News page of Alexandria Ocasio-Cortez. U.S. Representative of the 14th District of New York. For inquiries or information, contact:
https://ocasio-cortez.house.gov/
"Let us never, ever, ever give up.
What can I possibly say except thank you? So many people sacrificed so much for this to happen - my mother most of all.
My mamá was born + raised in Puerto Rico. She practically raised her siblings in poverty while her own mother worked nonstop to provide food and shelter. She met my father, a Bronx boy visiting isla family, at a young age. They married + moved to NYC - she didn’t even speak English. My parents started from scratch: new languages, new life, new everything. Then came me, and they moved to start over again so I could have an education. Mami mopped floors, drove school buses, + answered phones. She did whatever she needed to do, for me. When my father died, she was left a single mother of 2, and again she had to start over. After he passed we almost lost our home, so we sold it and started over. & over. & over.

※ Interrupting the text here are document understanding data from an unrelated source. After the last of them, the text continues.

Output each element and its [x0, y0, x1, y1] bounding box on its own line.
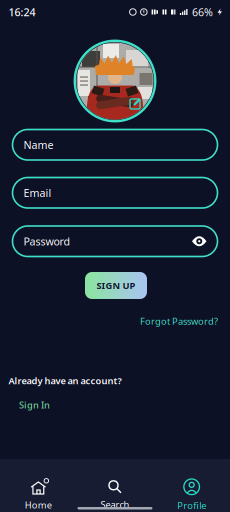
staticText: Search	[100, 498, 130, 511]
staticText: SIGN UP	[96, 279, 136, 292]
button[interactable]: Home	[0, 479, 77, 511]
button[interactable]: Profile	[153, 478, 230, 512]
staticText: 66%	[192, 5, 213, 19]
button[interactable]: Search	[77, 479, 153, 511]
button[interactable]: Password	[12, 226, 218, 256]
staticText: Profile	[177, 499, 206, 512]
button[interactable]: Show password	[192, 236, 206, 246]
staticText: Password	[24, 234, 70, 248]
button[interactable]: Name	[12, 130, 218, 160]
staticText: Name	[24, 138, 54, 152]
button[interactable]: Sign In	[19, 399, 50, 411]
staticText: Email	[24, 186, 52, 200]
staticText: Sign In	[19, 399, 50, 411]
button[interactable]: Forgot Password?	[140, 315, 218, 327]
staticText: Forgot Password?	[140, 315, 218, 327]
staticText: Already have an account?	[8, 374, 122, 387]
staticText: 16:24	[8, 5, 36, 19]
button[interactable]: Email	[12, 178, 218, 208]
button[interactable]: SIGN UP	[84, 272, 146, 299]
staticText: Home	[25, 499, 52, 511]
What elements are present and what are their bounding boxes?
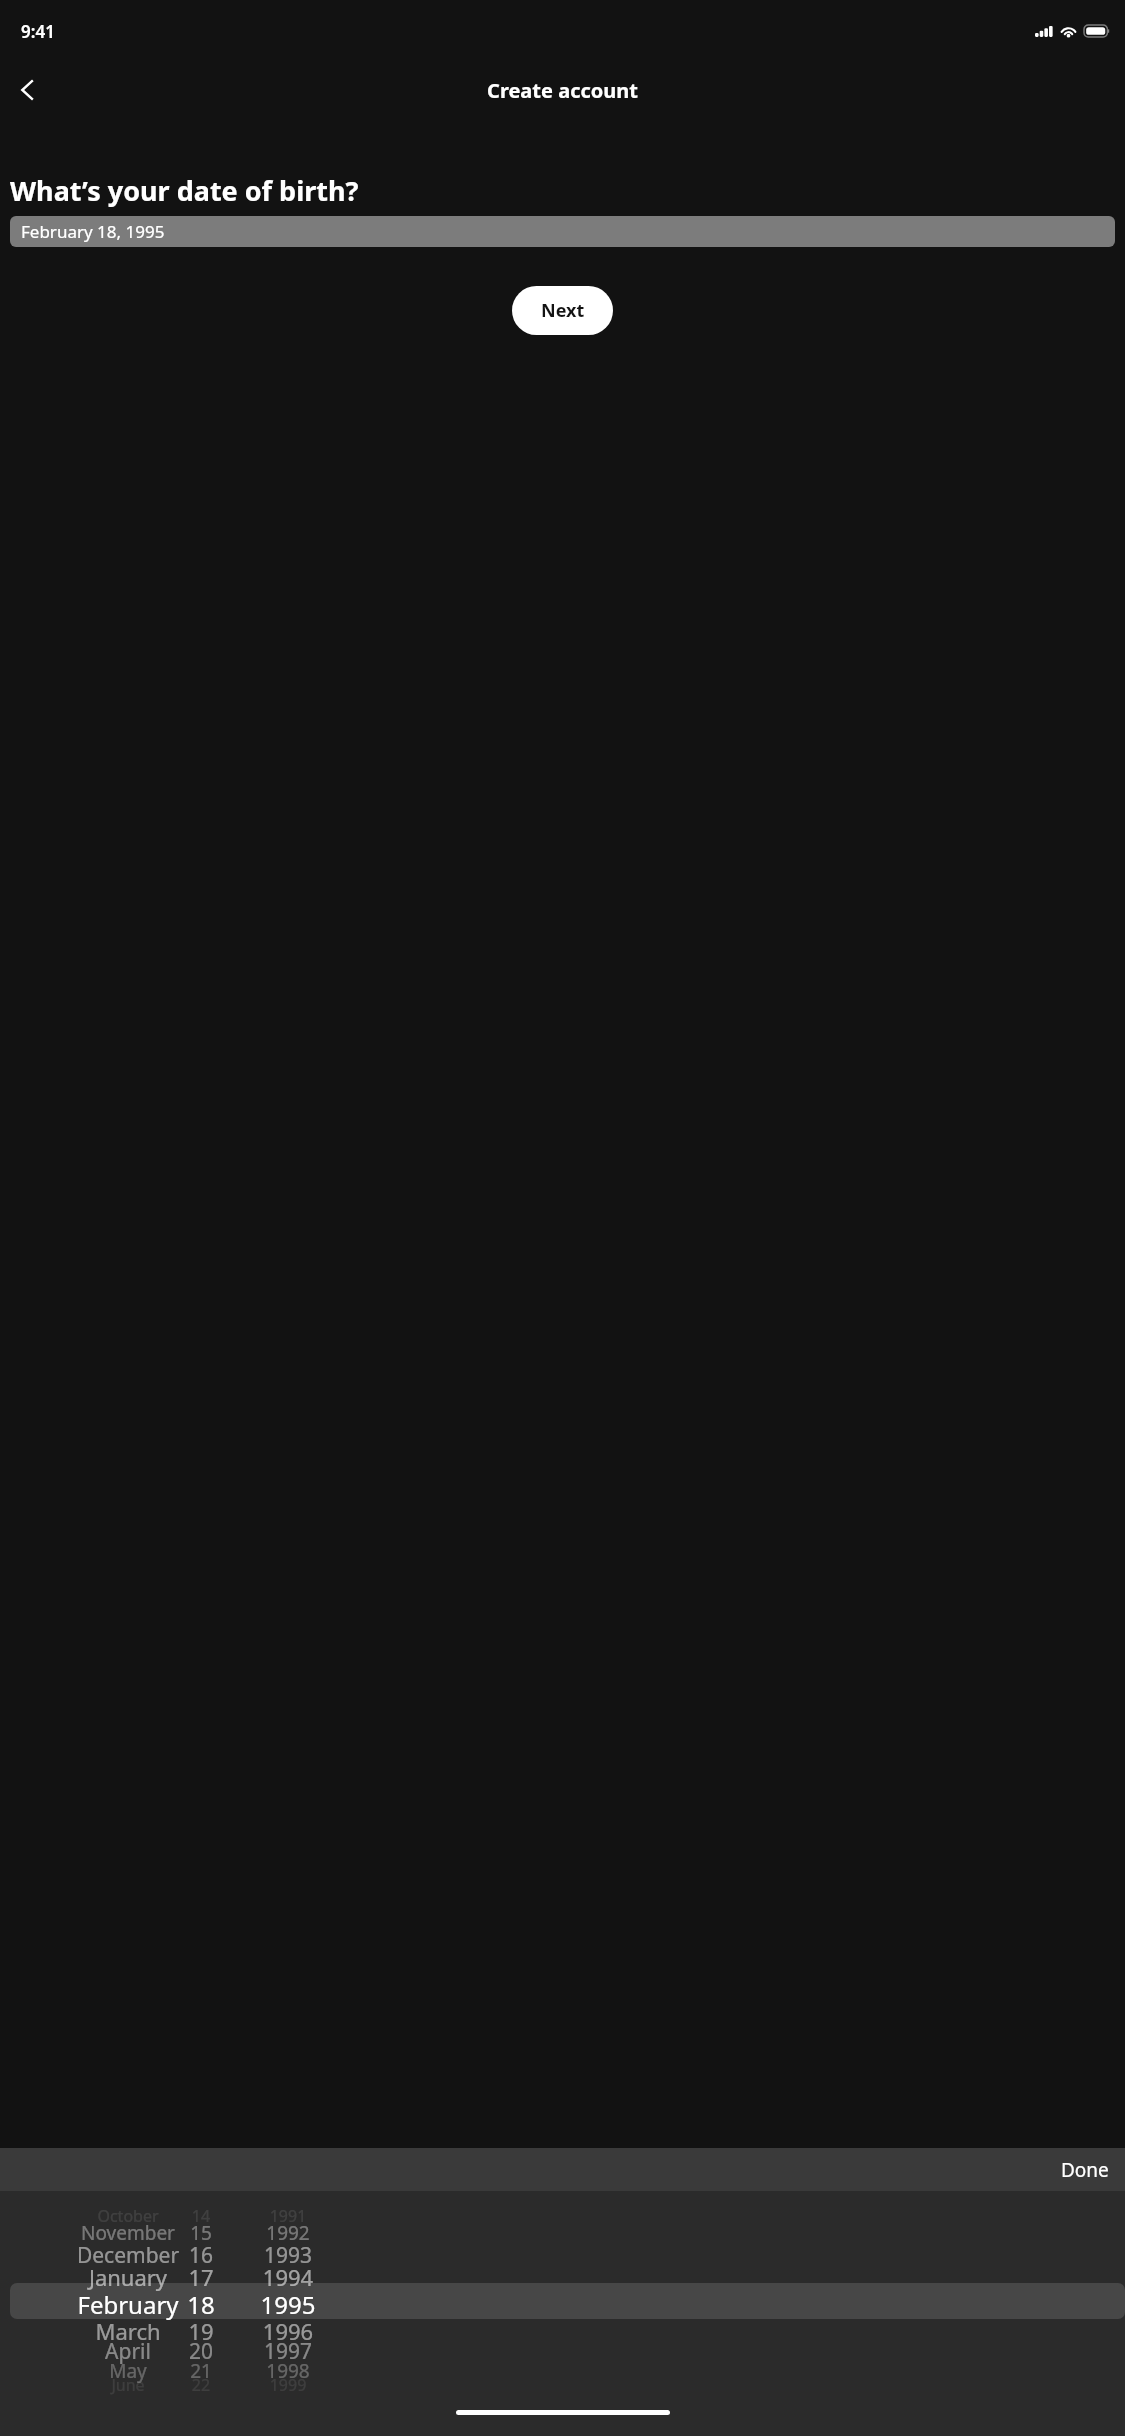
staticText: 14 bbox=[176, 2205, 226, 2227]
staticText: November bbox=[38, 2220, 218, 2246]
staticText: Next bbox=[541, 298, 585, 323]
staticText: 15 bbox=[176, 2220, 226, 2246]
staticText: 1994 bbox=[238, 2262, 338, 2292]
staticText: December bbox=[38, 2241, 218, 2270]
staticText: 22 bbox=[176, 2374, 226, 2396]
button[interactable]: Done bbox=[1045, 2151, 1125, 2189]
staticText: 9:41 bbox=[21, 20, 55, 43]
staticText: February 18, 1995 bbox=[21, 220, 165, 243]
staticText: 19 bbox=[176, 2316, 226, 2346]
button[interactable]: Back bbox=[4, 66, 52, 114]
staticText: Done bbox=[1061, 2157, 1109, 2183]
staticText: 1991 bbox=[238, 2205, 338, 2227]
staticText: 20 bbox=[176, 2337, 226, 2366]
staticText: 1993 bbox=[238, 2241, 338, 2270]
staticText: June bbox=[38, 2374, 218, 2396]
staticText: March bbox=[38, 2316, 218, 2346]
staticText: 1995 bbox=[238, 2288, 338, 2321]
button[interactable]: February 18, 1995 bbox=[10, 216, 1115, 247]
staticText: Create account bbox=[0, 77, 1125, 104]
staticText: 21 bbox=[176, 2358, 226, 2384]
staticText: 16 bbox=[176, 2241, 226, 2270]
staticText: May bbox=[38, 2358, 218, 2384]
staticText: 18 bbox=[176, 2288, 226, 2321]
button[interactable]: Next bbox=[512, 286, 613, 335]
staticText: October bbox=[38, 2205, 218, 2227]
staticText: What’s your date of birth? bbox=[10, 172, 359, 209]
staticText: 17 bbox=[176, 2262, 226, 2292]
staticText: January bbox=[38, 2262, 218, 2292]
staticText: April bbox=[38, 2337, 218, 2366]
staticText: 1996 bbox=[238, 2316, 338, 2346]
staticText: 1999 bbox=[238, 2374, 338, 2396]
staticText: 1998 bbox=[238, 2358, 338, 2384]
staticText: February bbox=[38, 2288, 218, 2321]
staticText: 1997 bbox=[238, 2337, 338, 2366]
staticText: 1992 bbox=[238, 2220, 338, 2246]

It wasn’t long ago that we felt our lives were over; that there were only so many do-overs until it was just too late, or too much to take, or we were too spiritually spent. I was scrubbing tables + scooping candle wax after restaurant shifts & falling asleep on the subway ride home. I once got pickpocketed, & everything I earned that day was stolen. That day I locked myself in a room and cried deep: I had nothing left to give, or to be. And that’s when I started over. I honestly thought as a 28 year old waitress I was too late; that the train of my fulfilled potential had left the station.
This week I was sworn in as the youngest woman in American history to serve in the United States Congress. I hope that record is broken again soon. As I raised my hand for the oath, my mother held the holy book & looked into Speaker Pelosi's eyes. Afterwards, the Speaker said to her “you must be so proud,” and my mother began to cry.
It was not long ago that our family’s hope was so dim it was barely an ember. Darkness taught me transformation cannot solely be an individual pursuit, but also a community trust. We must lean on others to strive on our own.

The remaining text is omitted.